ISLAMABAD: The Economic Coordination Committee (ECC) of the Cabinet on Friday (today) will resolve a dispute between Power Division and Petroleum Division on the supply of RLNG to the two RLNG-fired plants being privatised.
The meeting will have a single-point agenda to remove the condition of 66 percent compulsory utilisation of Liquefied Natural Gas (LNG) by two mega power projects for facilitating their privatisation as required under the International Monetary Fund (IMF) programme.
The Ministry of Power has proposed to absolve the power sector of the ‘take-or-pay’ responsibility despite the fact the Pakistan State Oil (PSO), the Sui Northern Gas Pipelines Limited (SNGPL) and the Sui Southern Gas Company Limited (SSGCL) have opposed the proposal on the grounds that they were under international obligations to import LNG for power projects.
The issues are related to outstanding payment of Rs10 billion revision of Gas Supply Agreement (GSA), Power Purchase Agreement (PPA), political force majeure of non-supply of gas and confirmation of Gross Calorific (GCV) for future LNG gas supplies.
In a revised summary to the ECC, the Power Division has reported that the Cabinet Committee on Privatisation (CCoP) had approved 100 percent divestment of two LNG power plants through a hybrid option for transaction structure.

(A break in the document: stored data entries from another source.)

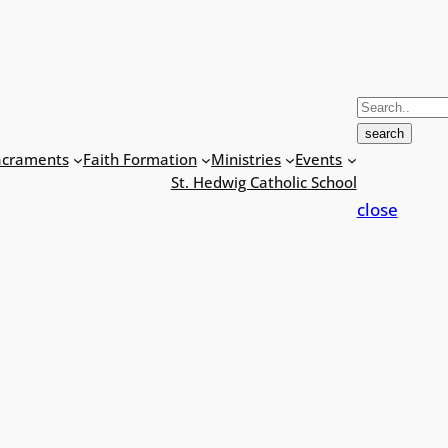
S
e
search
a
acraments
Faith Formation
Ministries
Events
r
St. Hedwig Catholic School
c
close
h
f
o
r
:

The CCoP also directed the Power Division to ensure that a certain reasonable percentage of off take be contained in the revised power purchase agreements (PPA) and existing risk matrix should be retained, reported Dawn.
It said the LNG imports for Government Power Plants were based on special dispensations that the power complex be operated on must-run basis and in case of non-utilisation of Regassified Liquefied Natural Gas (RLNG), Central Power Purchase Agreement (CPPA) was obligated to pay Net Proceeds Differential and non-supply event be made political force majeure event.